Lance de Náutico x Ponte
Marlon Costa/AGIF
Segundo apuração do ge, existem casos de atletas que receberam apenas três salários desde junho do ano passado e de pessoas que trabalham no futebol que vão completar, em abril, um ano sem pagamento.
É inadmissível trabalhar em condições assim. Como jogadores e profissionais conseguem focar no que acontece dentro das quatro linhas enquanto falta dinheiro para pagar os boletos e sustentar a família?
O lateral-direito Pacheco, que recentemente conseguiu a rescisão contratual na Justiça, chegou ao ponto de precisar fazer uma rifa de artigos utilizados na final da Série C do Brasileiro (camisa, shorts, meiões, além de chuteira e um par de luvas) a R$ 20.

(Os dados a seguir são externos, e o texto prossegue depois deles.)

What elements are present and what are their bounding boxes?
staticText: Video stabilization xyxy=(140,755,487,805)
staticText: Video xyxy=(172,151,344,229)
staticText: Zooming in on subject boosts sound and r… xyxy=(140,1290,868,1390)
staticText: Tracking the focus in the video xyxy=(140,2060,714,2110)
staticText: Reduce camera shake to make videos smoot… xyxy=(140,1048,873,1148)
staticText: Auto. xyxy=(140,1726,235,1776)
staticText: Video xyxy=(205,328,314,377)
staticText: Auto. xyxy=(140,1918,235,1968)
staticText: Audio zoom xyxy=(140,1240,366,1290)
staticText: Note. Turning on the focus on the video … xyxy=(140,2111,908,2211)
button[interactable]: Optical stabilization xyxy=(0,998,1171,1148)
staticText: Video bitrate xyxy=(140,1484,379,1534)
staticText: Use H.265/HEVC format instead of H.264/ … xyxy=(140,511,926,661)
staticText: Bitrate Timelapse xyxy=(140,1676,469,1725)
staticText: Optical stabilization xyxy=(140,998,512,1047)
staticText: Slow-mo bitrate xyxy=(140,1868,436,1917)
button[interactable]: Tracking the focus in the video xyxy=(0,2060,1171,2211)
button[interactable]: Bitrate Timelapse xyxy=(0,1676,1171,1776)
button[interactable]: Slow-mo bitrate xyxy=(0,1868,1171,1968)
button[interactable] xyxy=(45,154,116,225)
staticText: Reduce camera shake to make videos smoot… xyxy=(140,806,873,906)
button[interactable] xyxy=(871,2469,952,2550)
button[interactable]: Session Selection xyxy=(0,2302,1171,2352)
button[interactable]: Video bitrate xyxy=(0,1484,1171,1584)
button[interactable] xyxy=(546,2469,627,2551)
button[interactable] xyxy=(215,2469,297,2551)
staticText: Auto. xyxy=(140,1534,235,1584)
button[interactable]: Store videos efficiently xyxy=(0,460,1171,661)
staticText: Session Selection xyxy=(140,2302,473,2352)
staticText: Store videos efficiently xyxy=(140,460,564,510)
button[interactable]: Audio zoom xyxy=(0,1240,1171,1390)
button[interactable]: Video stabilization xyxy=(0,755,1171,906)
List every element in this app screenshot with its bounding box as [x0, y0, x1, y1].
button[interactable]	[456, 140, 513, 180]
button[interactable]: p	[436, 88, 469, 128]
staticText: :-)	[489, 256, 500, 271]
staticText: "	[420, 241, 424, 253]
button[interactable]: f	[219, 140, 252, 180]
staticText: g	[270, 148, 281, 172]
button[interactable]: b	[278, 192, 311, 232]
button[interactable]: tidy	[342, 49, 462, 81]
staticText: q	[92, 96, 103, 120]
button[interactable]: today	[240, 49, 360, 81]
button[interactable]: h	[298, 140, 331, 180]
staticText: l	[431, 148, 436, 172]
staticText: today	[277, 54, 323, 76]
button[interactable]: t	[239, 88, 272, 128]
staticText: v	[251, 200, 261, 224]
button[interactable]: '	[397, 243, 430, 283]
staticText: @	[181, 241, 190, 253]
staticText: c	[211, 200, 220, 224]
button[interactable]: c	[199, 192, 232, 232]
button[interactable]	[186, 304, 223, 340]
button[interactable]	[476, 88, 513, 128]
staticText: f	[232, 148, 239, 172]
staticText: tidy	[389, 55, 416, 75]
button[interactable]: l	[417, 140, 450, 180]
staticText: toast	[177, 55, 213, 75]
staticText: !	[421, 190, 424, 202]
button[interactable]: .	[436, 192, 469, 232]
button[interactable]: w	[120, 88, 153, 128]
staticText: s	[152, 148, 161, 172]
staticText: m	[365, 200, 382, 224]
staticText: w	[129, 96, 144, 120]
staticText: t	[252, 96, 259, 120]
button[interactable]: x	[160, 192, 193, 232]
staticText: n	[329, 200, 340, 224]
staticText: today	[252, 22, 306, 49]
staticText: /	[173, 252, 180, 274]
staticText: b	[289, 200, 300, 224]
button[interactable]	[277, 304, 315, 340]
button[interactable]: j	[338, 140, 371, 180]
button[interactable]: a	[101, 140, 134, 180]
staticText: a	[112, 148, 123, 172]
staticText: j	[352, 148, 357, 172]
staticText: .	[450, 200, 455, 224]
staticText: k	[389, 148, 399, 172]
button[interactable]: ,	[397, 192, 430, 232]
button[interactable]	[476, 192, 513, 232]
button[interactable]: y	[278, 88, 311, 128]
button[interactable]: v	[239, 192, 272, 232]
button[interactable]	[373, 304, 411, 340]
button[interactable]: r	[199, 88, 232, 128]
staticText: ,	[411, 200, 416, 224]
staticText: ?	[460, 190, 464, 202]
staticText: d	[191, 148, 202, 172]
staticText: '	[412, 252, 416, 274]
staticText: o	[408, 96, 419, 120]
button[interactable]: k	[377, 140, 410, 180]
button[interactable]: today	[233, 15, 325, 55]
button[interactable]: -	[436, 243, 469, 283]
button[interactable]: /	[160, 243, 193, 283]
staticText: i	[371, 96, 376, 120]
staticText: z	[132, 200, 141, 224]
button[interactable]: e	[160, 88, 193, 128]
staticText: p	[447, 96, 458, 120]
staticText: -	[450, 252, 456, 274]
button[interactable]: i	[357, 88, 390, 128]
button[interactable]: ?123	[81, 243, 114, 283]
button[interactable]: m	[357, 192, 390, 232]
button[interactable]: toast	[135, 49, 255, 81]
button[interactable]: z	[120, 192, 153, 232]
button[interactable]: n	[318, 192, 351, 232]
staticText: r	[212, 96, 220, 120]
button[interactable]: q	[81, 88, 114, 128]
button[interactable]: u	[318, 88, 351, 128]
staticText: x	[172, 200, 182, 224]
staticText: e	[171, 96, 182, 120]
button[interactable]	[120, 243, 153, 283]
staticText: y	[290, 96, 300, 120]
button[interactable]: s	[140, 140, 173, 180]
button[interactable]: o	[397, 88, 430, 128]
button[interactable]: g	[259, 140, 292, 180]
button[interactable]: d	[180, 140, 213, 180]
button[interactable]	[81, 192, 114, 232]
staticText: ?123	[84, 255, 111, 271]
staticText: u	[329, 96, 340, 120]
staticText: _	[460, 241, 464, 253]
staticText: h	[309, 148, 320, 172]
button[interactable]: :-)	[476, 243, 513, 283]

Parece um filme repetido, a exemplo do que já foi exposto nas análises da campanha que derrubou a Ponte para a Série A2 do Paulista, mas, diante do que se passa no Majestoso, a responsabilidade pela realidade caótica recai sobre quem comanda o clube e não tem honrado com as obrigações.
Enquanto a Ponte não se acertar nos bastidores, colocando em dia as pendências que se acumulam desde meados de 2025, será injusto atribuir qualquer resultado a questões técnicas e táticas – ainda que os jogadores se esforcem.
Os números da temporada são apenas o reflexo e a consequência natural da crise administrativa e financeira que assola e sangra a Ponte e a paixão do torcedor a cada dia. Em 13 jogos, entre Paulistão, Copa do Brasil e Série B, o time perdeu 10, empatou dois e ganhou apenas um.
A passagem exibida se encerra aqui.